- Born: 1968 or 1969 Parambil Bazar, Calicut district, Kerala, India
- Died: 16 June 2021 (aged 52)
- Occupation: Playwright

= A. Santha Kumar =

Indian playwright and screenplay writer (died 2021)

A. Santha Kumar (1968/9 – 16 June 2021) was an Indian Malayalam language playwright and screenplay writer from Kerala state, South India. He won the Kerala Sahitya Akademi Award for Drama in 2010 for the work Maram Peyyunnu.

==Early life==
He was born as the son of Imbichunni Master and Kalyani. He graduated from the Arts and Science College Kozhikode.

==Literary career==
He had scripted and directed more than 60 plays and published five books. He composed the screenplay for the film Bhoomiyile Manohara Swakaryam.

==Works==
- Maram Peyyunnu
- Karkkadakam
- Rachiyamma
- Karutha Vidhava
- Chirutha Chilathokke Marannu Poyi
- Kurudan Poocha
- Oru Desham Nuña Parayunu
- Nasser Ninte Perenthanu
- Sugha Nidhragalileeke
- Otta Rathriyuda Kamugimar

== Awards and honours ==
Santhakumar received Kerala Sangeetha Nataka Akademi Award in 1999 for his work, Perum Kollan.

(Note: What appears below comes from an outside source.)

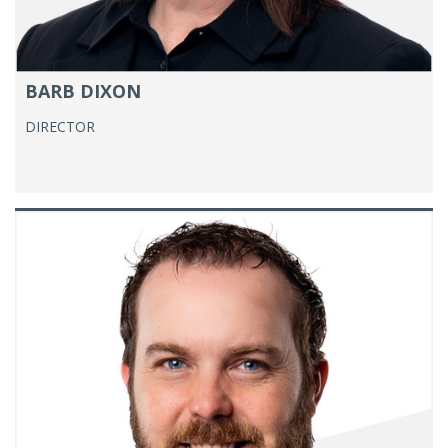
BARB DIXON
DIRECTOR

He also received Nilambur Balan Award for his overall contribution to the field of drama. He received Kerala Sahitya Akademi endowment for his drama Kurudan Poocha, Thoppil Bhasi Award and Balan K Nair Award for his drama Chirutha Chilathokke Marannu Poyi, Atlas Kairali Award for his drama Mrigashala. He won the Kerala Sahitya Akademi Award for Drama in 2010 for his work Maram Peyyunnu, He also received the Kerala State Institute of Children's Literature Award. He received the Kerala Sangeetha Nataka Akademi Award for drama composition and direction, Bharat Murali Award of Bahrain Drama Theatre, and Pavanan Foundation Award in 2016. He also received Abu Dhabi Sakthi Award for his drama Karutha Vidhava and
Edasseri Award for his drama Nasser Ninte Perenthanu. His ‘Swapnavetta’ was published by Oxford University as ‘Dream Hunt’ and it was included in the degree syllabus of Kerala and Calicut universities. His drama Kakkakinavu's English translation was also published by Sahitya Akademi, India's National Academy of Letters' bimonthly journal, Indian Literature.

==Death==
He died on 16 June 2021, at the age of 52 while undergoing treatment for leukaemia and had been confirmed to have COVID-19. He was cremated at West Hill crematorium.